Wenn die Stadt eine Bühne ist, was ist dann ihr Stück?
Stefan Kaegi betrachtet den urbanen Alltag als Theater: "Wir
haben die Erfahrung gemacht, dass die meisten Menschen nur sieben
oder acht Pfade durch ihre Stadt kennen. Ein Blick nach oben oder
zur Seite eröffnet eine neue Stadt, wir versuchen Türen
zu öffnen. Die Textstränge unserer Hör-Theaterstücke
sind nur lose zusammengefügt. Die Lücken schließt
das teilnehmende Publikum.
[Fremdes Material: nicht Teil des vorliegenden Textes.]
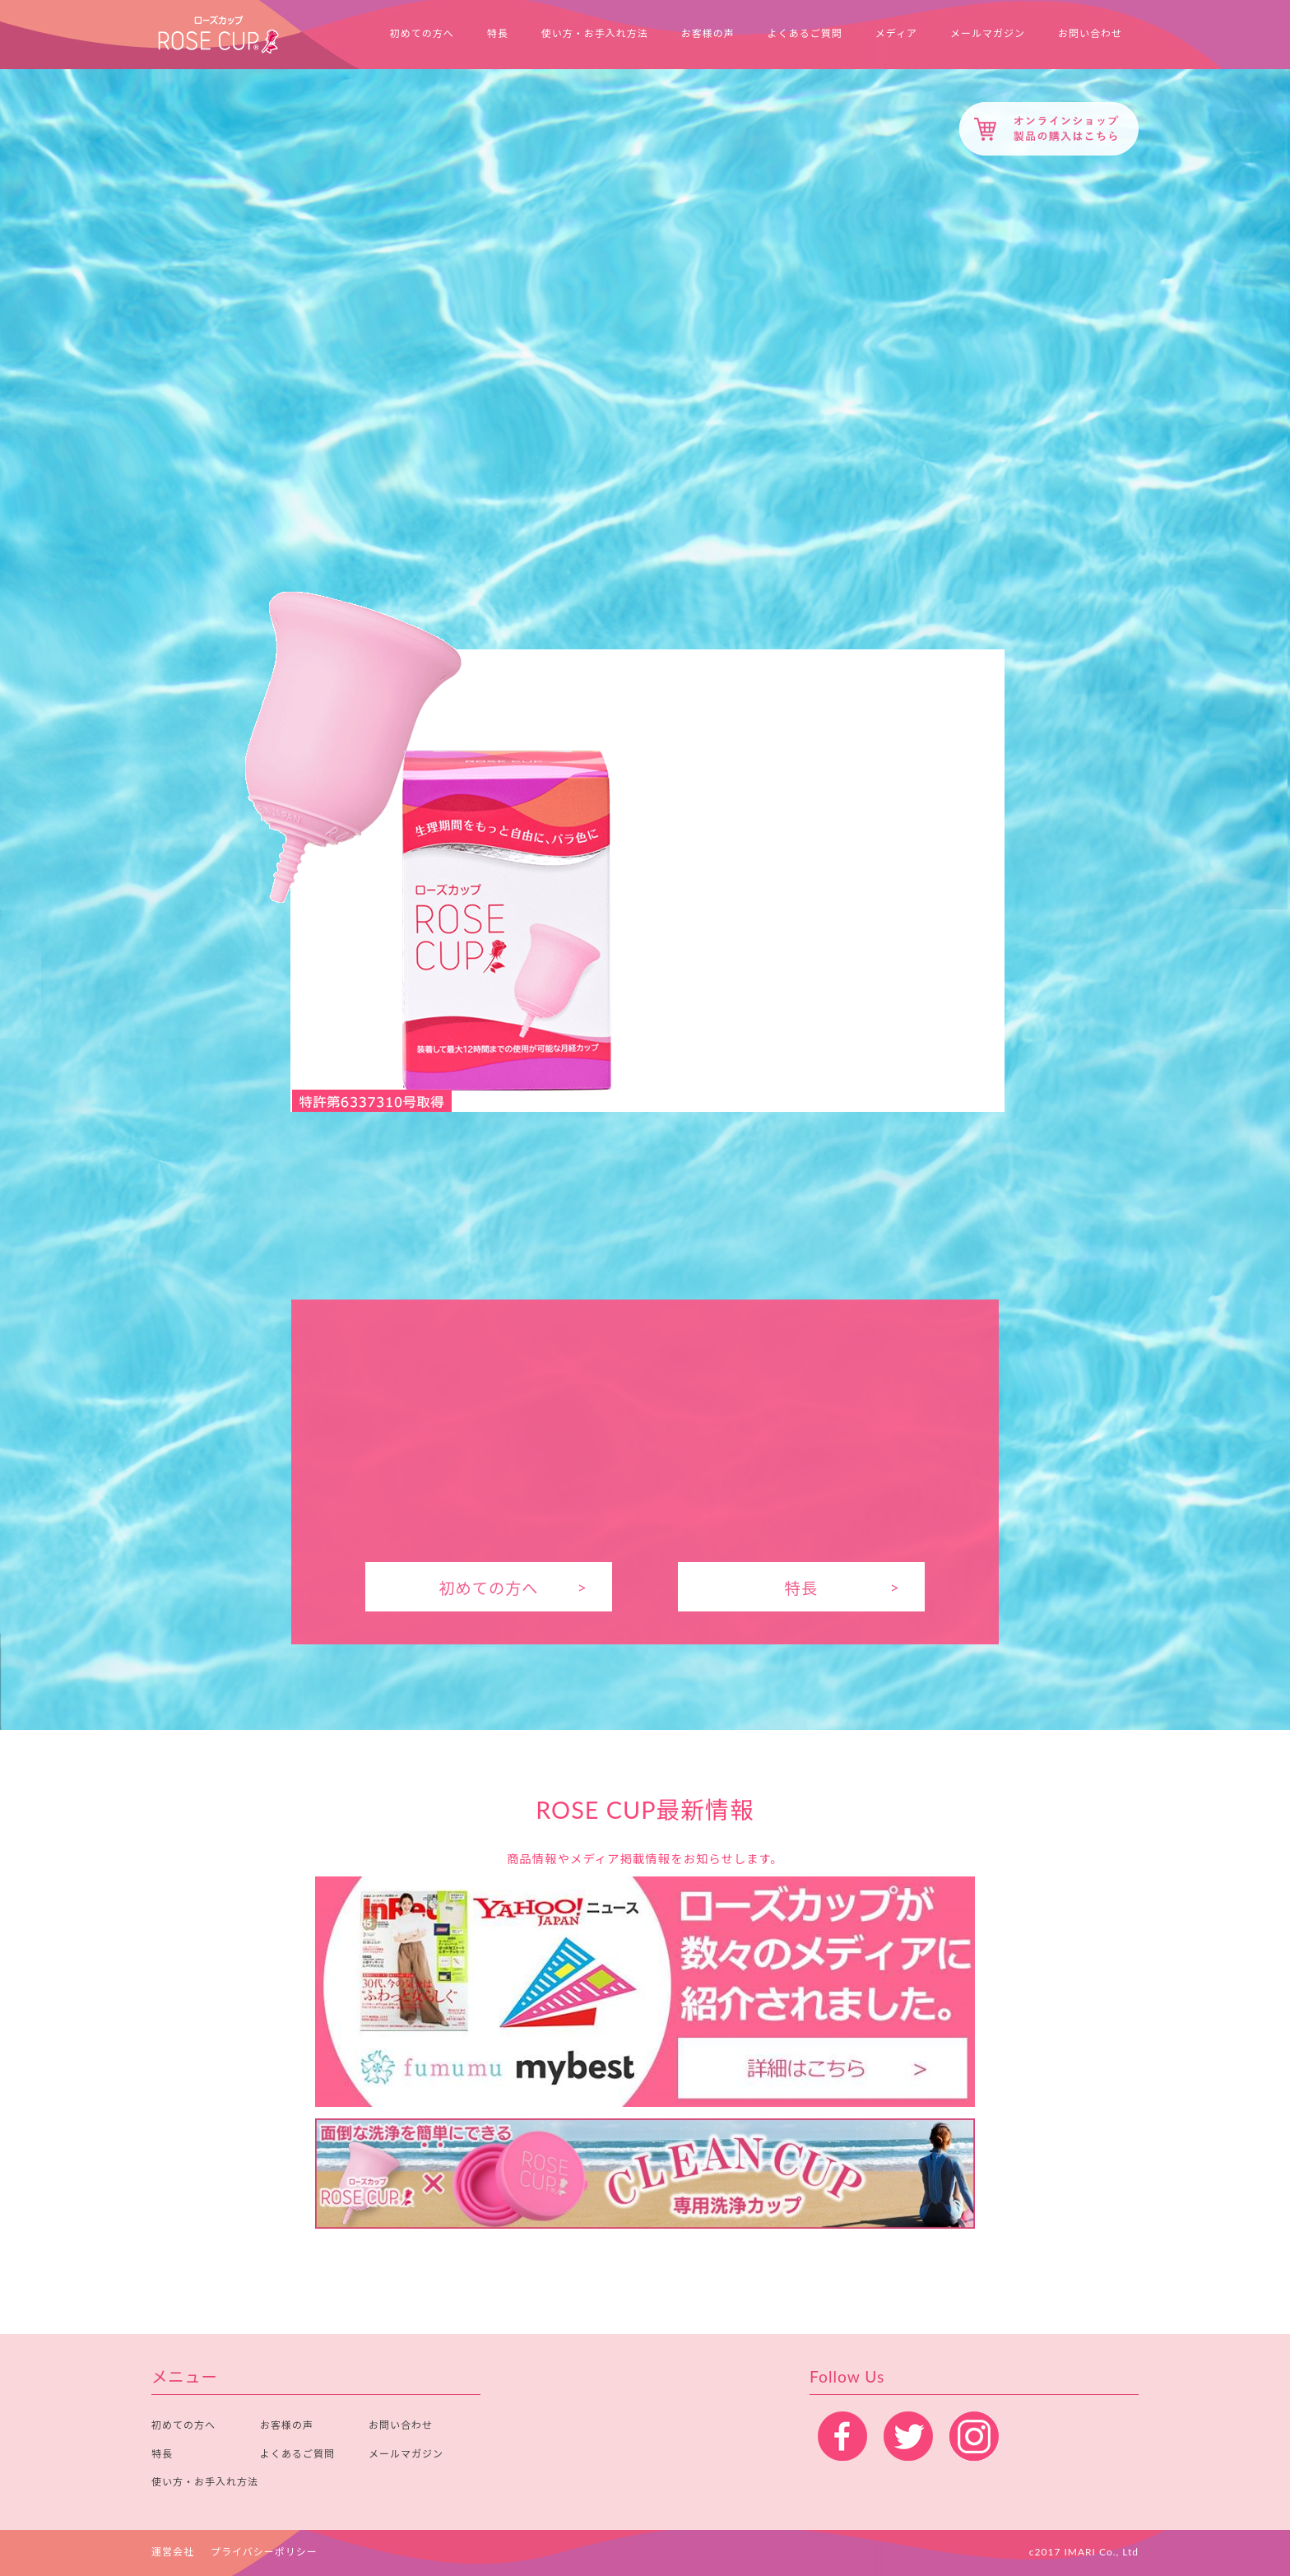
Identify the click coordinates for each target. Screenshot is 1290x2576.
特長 (497, 34)
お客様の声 (708, 34)
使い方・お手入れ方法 (594, 34)
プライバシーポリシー (264, 2552)
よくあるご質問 (805, 34)
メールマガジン (987, 34)
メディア (896, 34)
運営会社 (172, 2552)
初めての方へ (422, 34)
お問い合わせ (1090, 34)
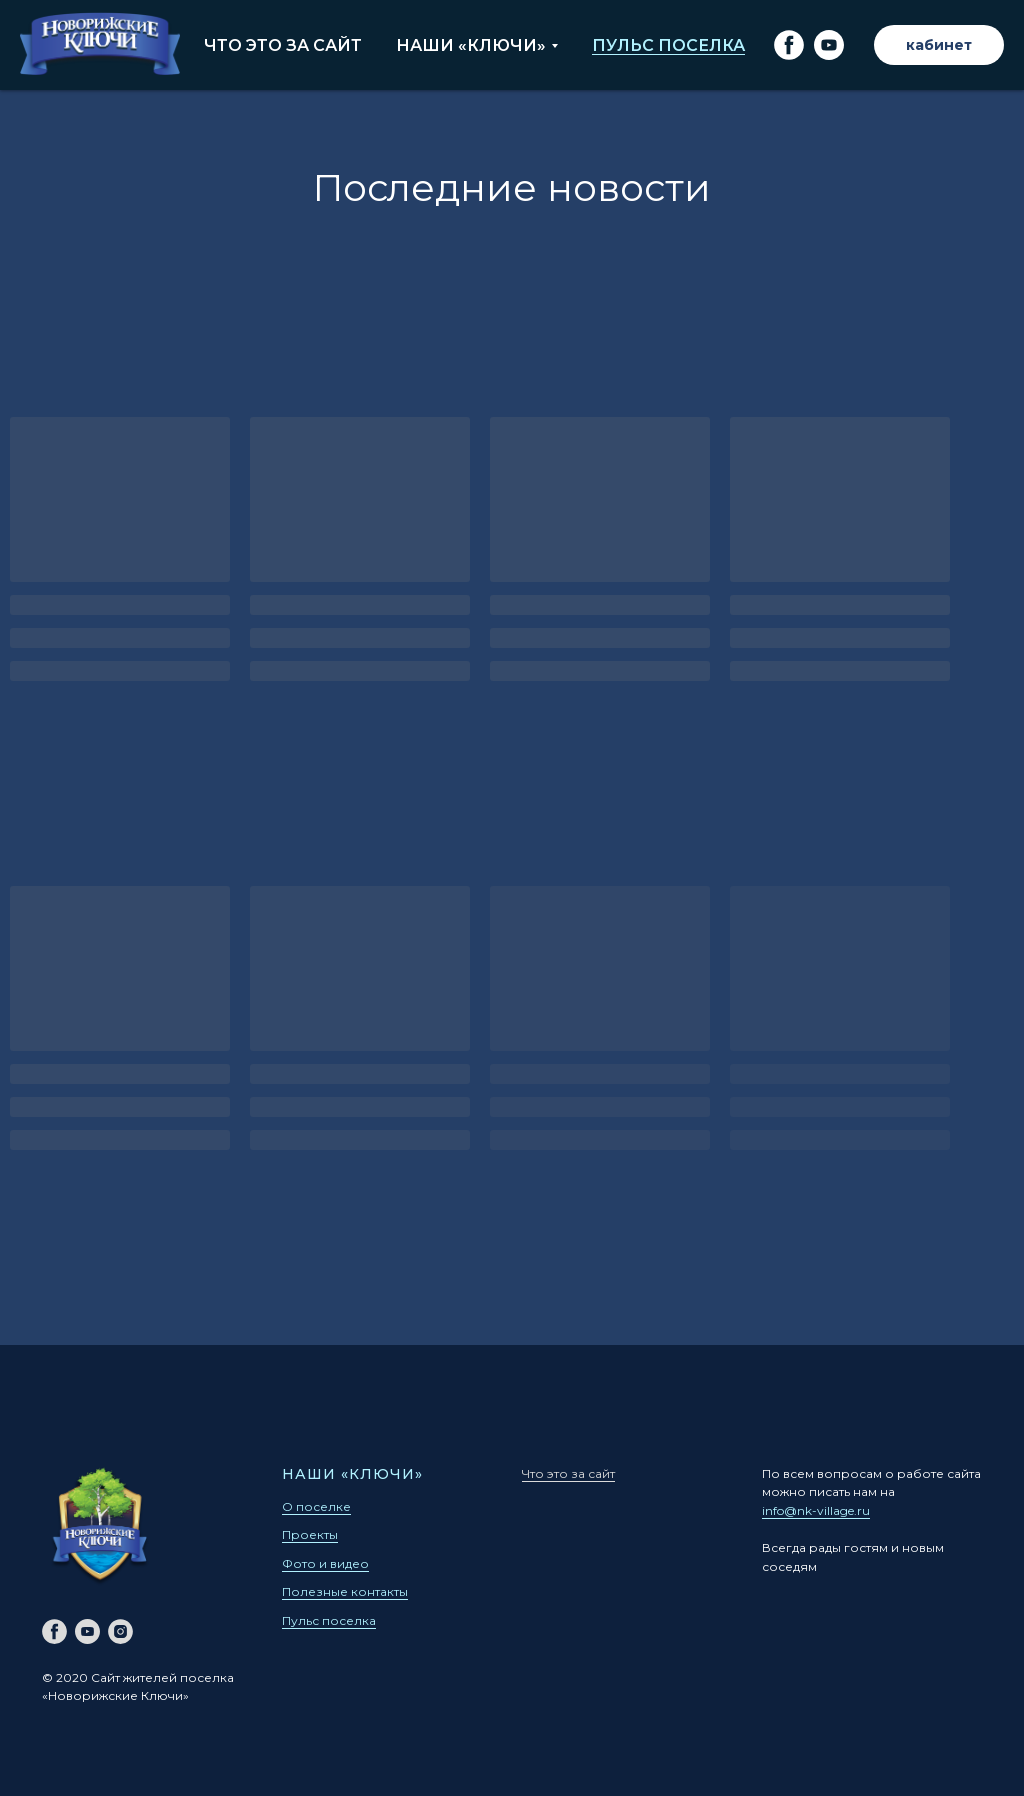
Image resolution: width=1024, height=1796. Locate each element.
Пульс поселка (668, 45)
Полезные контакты (345, 1591)
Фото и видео (325, 1563)
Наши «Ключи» (471, 45)
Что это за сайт (283, 45)
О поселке (316, 1506)
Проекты (310, 1534)
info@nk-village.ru (816, 1510)
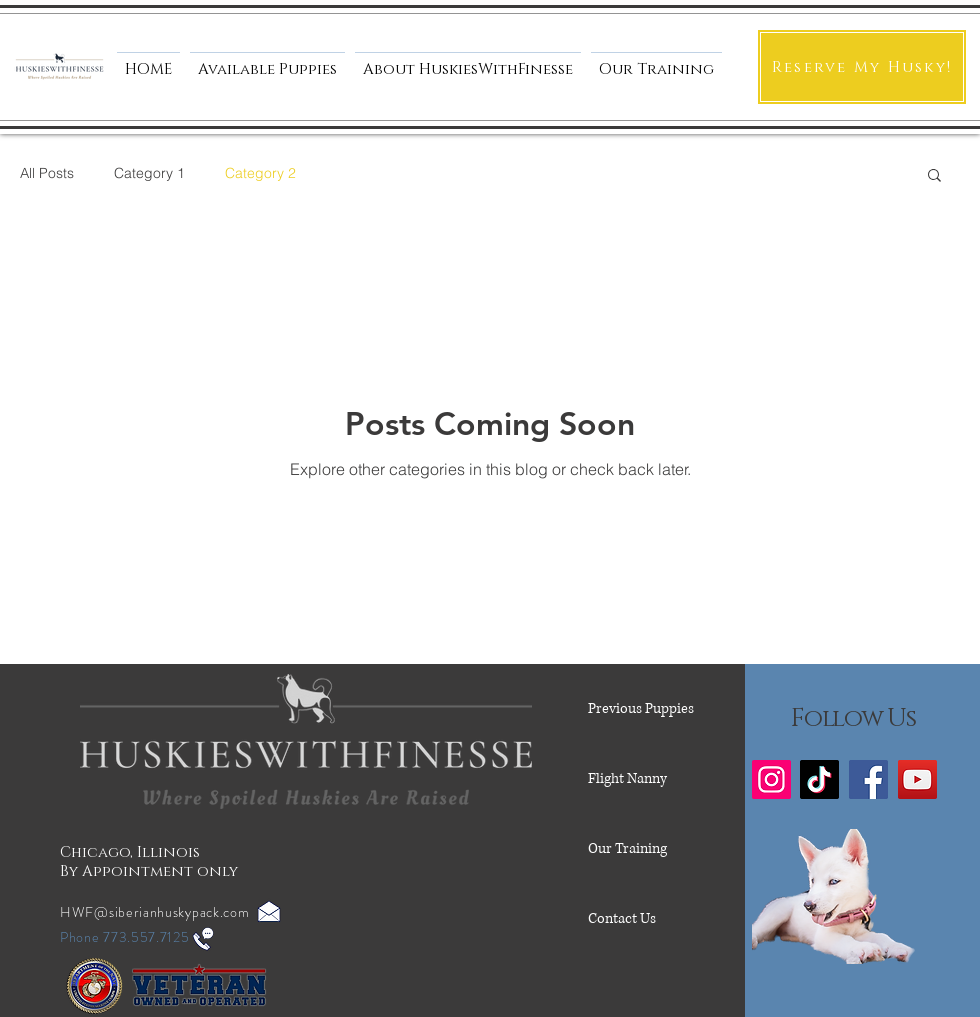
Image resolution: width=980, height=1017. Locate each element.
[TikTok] (819, 779)
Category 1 (149, 173)
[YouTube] (917, 779)
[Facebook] (868, 779)
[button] (468, 61)
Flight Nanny (627, 778)
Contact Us (622, 918)
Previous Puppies (641, 708)
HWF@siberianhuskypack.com (155, 912)
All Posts (47, 173)
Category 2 (260, 173)
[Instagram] (771, 779)
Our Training (627, 848)
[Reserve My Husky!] (862, 67)
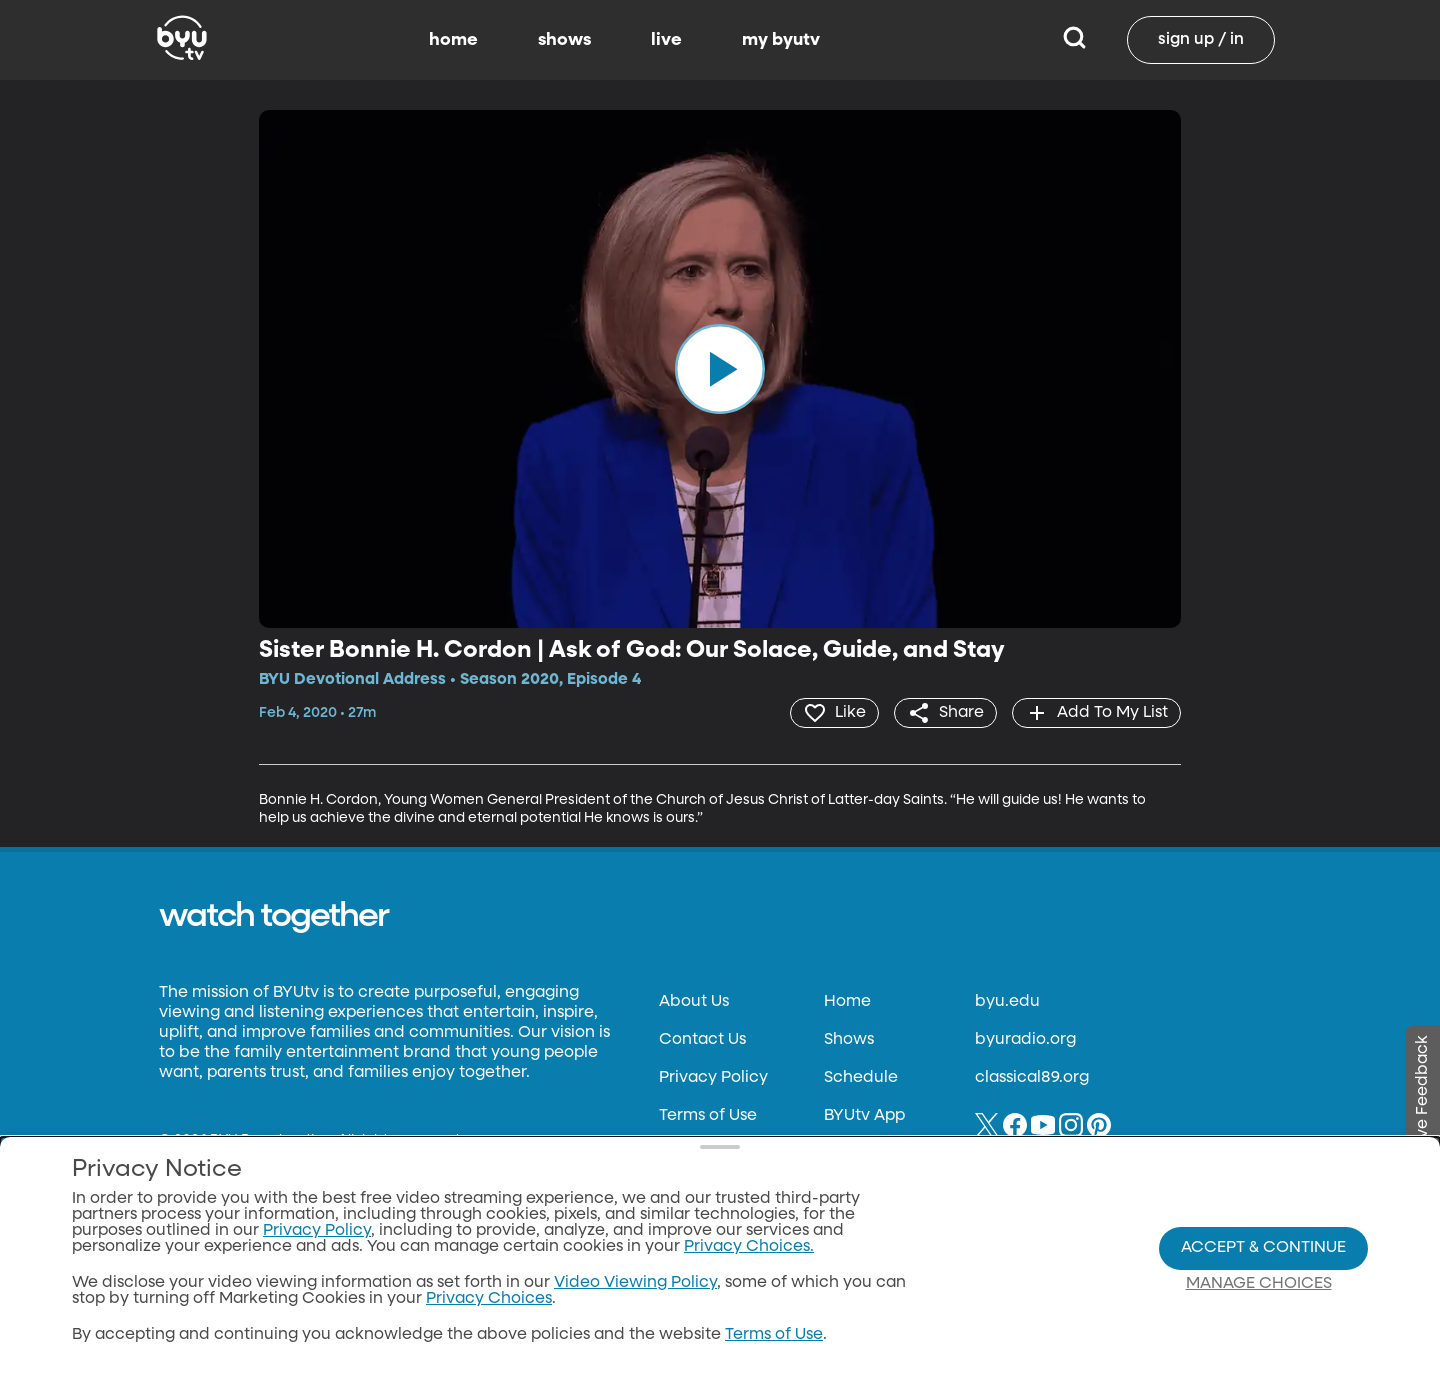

Jeder inszeniert sich seinen eigenen
Film."
Mit Hilfe von Kopfhörern, Briefen, Spiegeln, Projektoren
und einfachen Requisiten werden Alltagssegmente vor Ort zu Ready-Made
Theateraufführungen inszeniert. Jeder Ausblick ein Bühnenbild,
jede Perspektive das Fragment einer Szene, jeder Passant ein Statist
oder Theaterzuschauer. Kaegis Akademieprojekt wird - wie bei einer
Schnitzeljagd - neue Spuren durch Berlin legen: schriftliche Handlungsanweisungen
für eine Aufführung, die sich der Zuschauer gehend und
schauend selbst erfindet. "Die Dramaturgie der Berlin Files
schreibt sich nach den Prinzipien der Fernsteuerung fort. Jede
hinterlegte Botschaft ist auch ein Fenster zu einem Studenten
der Akademie und gleichzeitig eine neue Szene in einem Rätsel.
Wer die Aufführung zu Ende sehen will, muss Requisiten wie
Indizien studieren."
Gemeinsam mit den Studierenden werden theatrale Stadtführungen
entwickelt, die auch nach Ende der Mobilen Akademie für interessierte
Berliner & Touristen begehbar sein sollen.
Dem Kurs dient Michel de Certeaus Kunst des Handelns als Logbuch;
der Film Orphée von Jean Cocteau wird nach Querverweisen
überprüft. Die Workshopteilnehmer werden außerdem
gebeten, eine Beschreibung, Fotos, ein Video oder eine Tonaufnahme
einer Wohnung aus ihrer Heimatstadt mitzubringen. Gesucht wird
schließlich ein Raum, in dem man untertauchen könnte.
Dieser Unterschlupf soll als Zufluchtsort nach Berlin versetzt
und eingepasst werden.
SubREAL,
Rumänien
11. September - 19. September
INTERVIEWING BERLIN
Das Projekt Interviewing the Cities verfolgen SubREAL seit Mitte
der 90er Jahre; bislang hat es in Wien, Amsterdam, Helsinki, Montreal,
Straßburg, Turku und Stockholm stattgefunden. Interviewing
the Cities arbeitet mit den Mitteln der Fotografie, des Films,
der Postkarte und kann als Installation, Performance oder als
ausgestelltes Archiv sichtbar werden.
In Berlin wird das Projekt vorrangig der Frage nachgehen, wie
sich der Einzelne zur Stadt, zu ihren konkreten kulturellen Werten
und architektonischen Gegebenheiten, die in Monumenten, Denkmälern
und Museen zum Ausdruck kommen, ins Verhältnis setzt. Dabei
geht es zum einen um die Beziehung zwischen privatem und öffentlichem
Raum, zum anderen darum, wie städtische Identität und
kollektive Erinnerung von kultureller Symbolsetzung und öffentlicher
Raumordnung geprägt werden. Welches Verhältnis hat der
Einzelne zu den Repräsentativbauten seiner Stadt. Versuchsweise
sollen auch urbane Modelle des letzten Jahrhunderts auf die heutige
städtische Struktur übertragen werden.
Eine teilnehmende Beobachtung an der Stadt Berlin mit Spaziergängen,
Kartographierung spezifischer Orte, öffentlichen Interventionen
und Präsentationen.
In diesem Kurs sind alle Disziplinen willkommen.
Kenntnisse in Fotografie, Video, Audio erwünscht.